Sounds like elitism, if it requires a turing award winner to be able to post something important and otherwise the post gets closed. I mean, the post would have been important even if it was posted by someone else. There really should be a category for more philosophic questions too. And this question wasn’t even abstract but concrete kind of request for proposals about how we could find the powerful new ideas.

Interesting post, but your data is all wrong in terms of Wikipedia. You failed to notice that the stats about Wikipedia authorship you quote in beginning are from 2006.

Last summer I heard a talk from PARC’s (as in Xerox PARC) Augmented Social Cognition group about who edits Wikipedia, based on analysis of the most recent database dumps.

Wikipedia reached a huge peak, more than doubling in number of active contributors, by May 2007. It’s between one and two thousand very active contributors (which is less than 1% of all registered editors) who contribute 50% of all the content. The other 50% of edits are made by all less active contributors and anonymous users combined. On average, very active community members added a significantly larger amount of content to the site, and on average anons took away more (e.g. in copyediting and other minor pruning).

As for your system of attaching names/faces to edits and learning who the most active contributors are, they did a project called Wikidashboard (wikidashboard.parc.com) that shows you just that. Overall, I don’t know if very many people that use it. For public-facing projects (instead of internal collaboration wikis), people just care about the information, by and large.

Your point about wiki and authorship being opposing goals is also more than slightly off in my experience. There are big wikis (like wikiHow) that quite successfully attach lists of authors to articles and maintain a strong sense of being a wiki. It’s not authorship and wiki that are fundamentally opposing. It’s ownership and wiki that are fundamentally opposing.

I’m not sure what’s significant about this work… Everyone knows that nothing significant has occurred in computing since XEROX PARC in the 70s.

Seriously - when will we see this great new metric on SO?

@Graham Stewart
Cleartype is no good on my dual monitor system, the monitors are not the same and the RGB/GRB sequence is not the same on the two monitors (even though they are the same make). If I tune cleartype to look good on one of the monitors, then it’s blurry on the other.

@Jeff
I have deleted the C fonts (Consolas and Calibri), and there is no difference (using Opera on XP), it seems that your style sheet forcing the fonts to 90% causes spacing problems with Tahoma, the characters bunch up and overlap in Opera (if I zoom to 110% then the spacing is corrected). May I suggest that you remove the force to 90%?

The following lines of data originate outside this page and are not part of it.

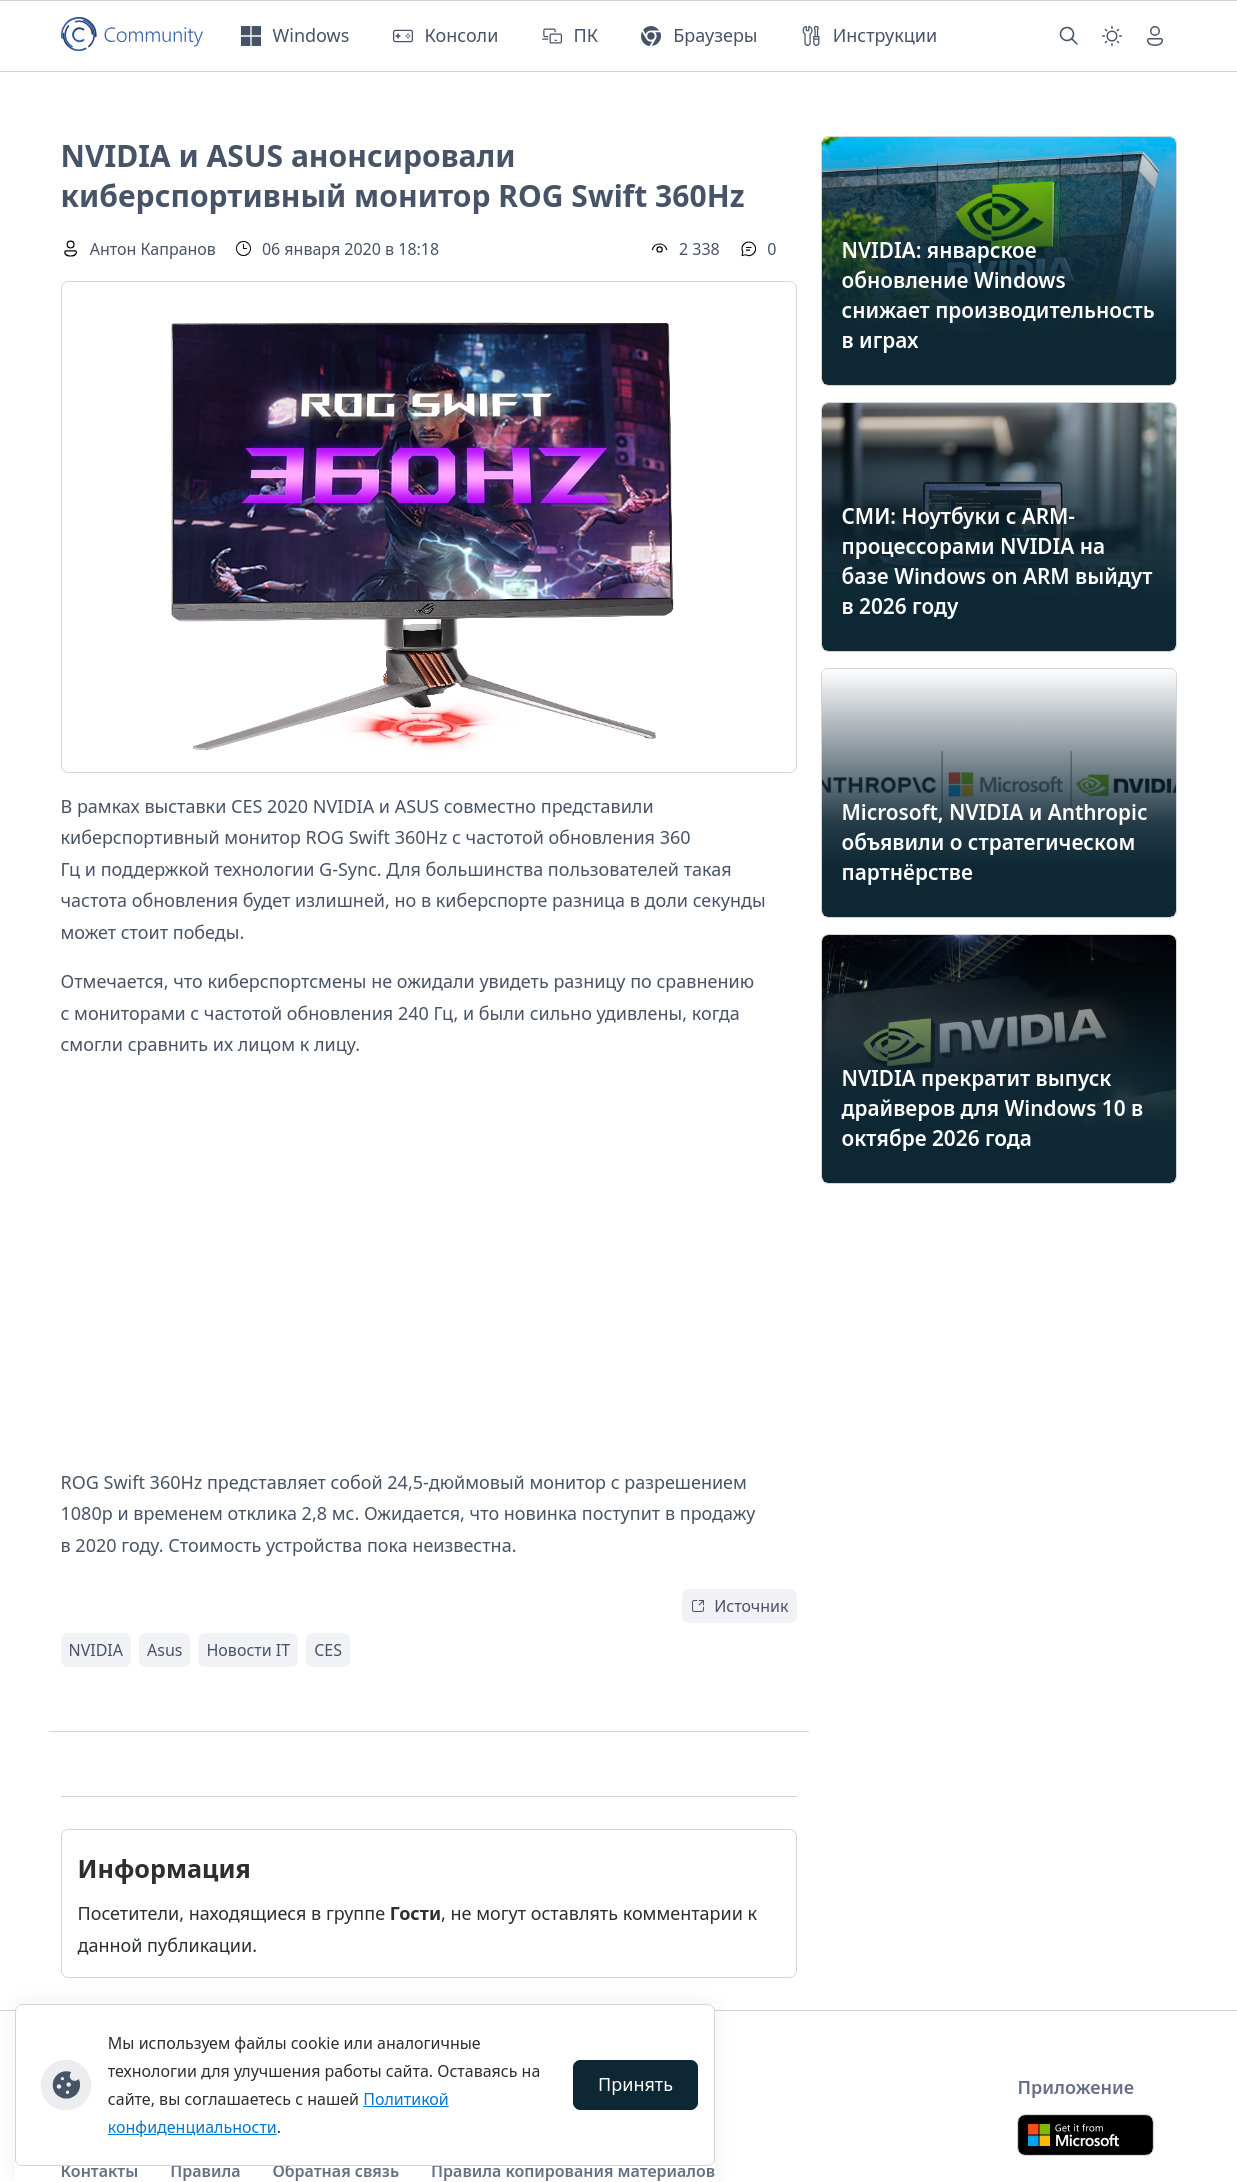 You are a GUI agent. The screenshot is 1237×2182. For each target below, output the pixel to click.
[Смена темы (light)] (1112, 36)
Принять (635, 2084)
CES (328, 1650)
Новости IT (248, 1650)
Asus (164, 1650)
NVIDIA (96, 1650)
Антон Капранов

oh,it’s nice to read about your blog! i learn the more idea for choosing this articles and post my comment… thats why i would like to know you that your so good enough for presenting yuor website and share to everyone. if you have some question would you like to ask me just visit my site. a href=antioxidant water.

oh,it’s nice to read about your blog! i learn the more idea for choosing this articles and post my comment… thats why i would like to know you that your so good enough for presenting yuor website and share to everyone.

This is great. I know I’ve refrained from making good edits to wiki posts on StackOverflow in the past because I didn’t want to steal perceived ownership (emphasis on perceived). Now that’s not really an issue.

But this post probably belonged on blog.stackoverflow.com.